= Walter Butler (French businessman) =

French/American businessman

Walter Butler is a French-American businessman. He is the founder of Butler Capital Partners, an investment and private equity firm.

== Early life and education ==
Walter Butler was born in Brazil to a Brazilian mother and an American father. He moved from Brazil to France when he was a child following his parents' divorce.

Butler attended Instituts d'études politiques de Bordeaux where he received a Master of Law degree. He later attended ÉNA, an elite school for high-level civil servants, where he received a degree in 1980.

He is a United States citizen.

== Career ==
After completing studies at the ÉNA, Walter Butler served from 1983 to 1986 as an Inspector of Finances at the French Ministry of Finances. From 1986 to 1988, he was an advisor to the Minister of Culture and Communication François Léotard. In this position, he played a key role in the privatization of French television channel TF1, working alongside Jean-Marie Messier.

In 1988, he joined investment bank Goldman Sachs in New York. From 1988 to 1990, he was executive director of Goldman Sachs in New York City, then London. He has stated that his experience with the firm was where much of his business knowledge was formed.

In 1991, he founded Butler Capital Partners, an investment fund and venture capital business.

Through Butler Capital Partners, Butler is known for his involvement with companies including Flo, Sernam, Ipsos, BDDP, PSG and Virgin.
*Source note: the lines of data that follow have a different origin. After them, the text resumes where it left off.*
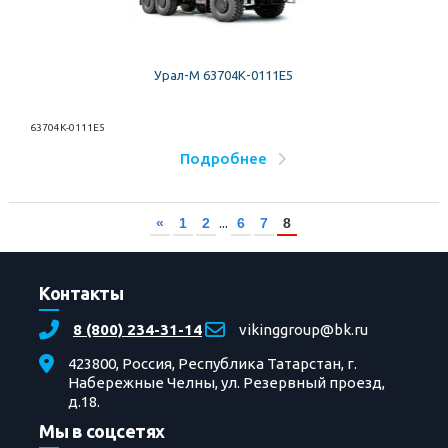
Урал-М 63704К-0111Е5
63704К-0111Е5
Подробнее
...
«
1
2
6
7
8
Контакты
8 (800) 234-31-14
vikinggroup@bk.ru
423800, Россия, Республика Татарстан, г.
Набережные Челны, ул. Резервный проезд,
д.18.
Мы в соцсетях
Butler is also known for his role in the privatization of ferry company National Corsican-Mediterranean Co., SNCM, in 2006.

In 2008, Butler became a stakeholder in Virgin Megastores when Butler Capital Partners purchased a majority stake in Virgin Group from Lagardère.

In 2015, Butler led the acquisition of Isodev, an SME loan platform that had been liquidated earlier that year.

In 2018, Butler became the largest shareholder of Noerden, a Shanghai-based startup that manufactures smart watches and other devices.